Below are some entries. Repeat exactly the lines from the one with "EFN Ekonomikanalen och Finansmagasinet" through the one with "ekonomiintresserade allmänheten.", and only those.

→ Supplied information
_ _ _ _ _ _ _

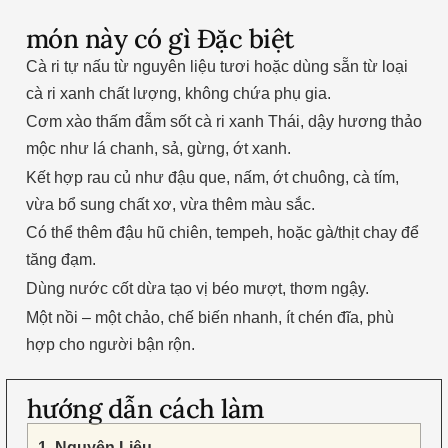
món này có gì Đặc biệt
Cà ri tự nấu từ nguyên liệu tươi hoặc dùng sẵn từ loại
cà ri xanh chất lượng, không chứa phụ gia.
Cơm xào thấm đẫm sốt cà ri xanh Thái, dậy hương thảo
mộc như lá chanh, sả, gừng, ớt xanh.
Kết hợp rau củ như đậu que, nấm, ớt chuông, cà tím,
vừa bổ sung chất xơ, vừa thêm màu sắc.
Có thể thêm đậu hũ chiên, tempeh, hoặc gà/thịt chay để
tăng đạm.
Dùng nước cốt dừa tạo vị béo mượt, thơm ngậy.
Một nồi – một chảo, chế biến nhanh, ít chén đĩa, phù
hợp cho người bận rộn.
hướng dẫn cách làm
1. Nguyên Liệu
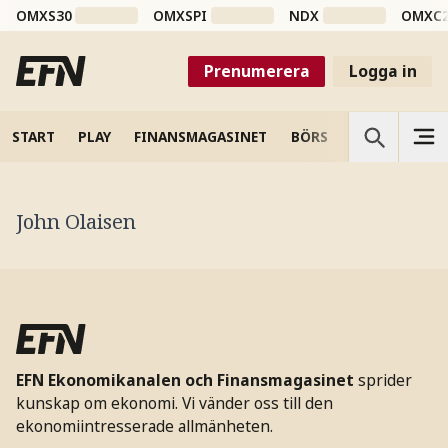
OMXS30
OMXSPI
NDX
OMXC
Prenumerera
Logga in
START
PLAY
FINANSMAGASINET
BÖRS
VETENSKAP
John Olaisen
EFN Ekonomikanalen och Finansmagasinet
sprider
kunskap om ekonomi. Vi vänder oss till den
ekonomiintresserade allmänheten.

_ _ _ _ _ _ _

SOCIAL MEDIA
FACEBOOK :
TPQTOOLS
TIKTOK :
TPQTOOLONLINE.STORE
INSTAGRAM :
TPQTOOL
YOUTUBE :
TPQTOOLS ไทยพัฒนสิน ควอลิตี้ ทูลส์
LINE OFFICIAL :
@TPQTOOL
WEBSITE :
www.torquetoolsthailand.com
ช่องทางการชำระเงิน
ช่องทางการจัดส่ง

_ _ _ _ _ _ _

→ Result of this exercise
EFN Ekonomikanalen och Finansmagasinet
sprider
kunskap om ekonomi. Vi vänder oss till den
ekonomiintresserade allmänheten.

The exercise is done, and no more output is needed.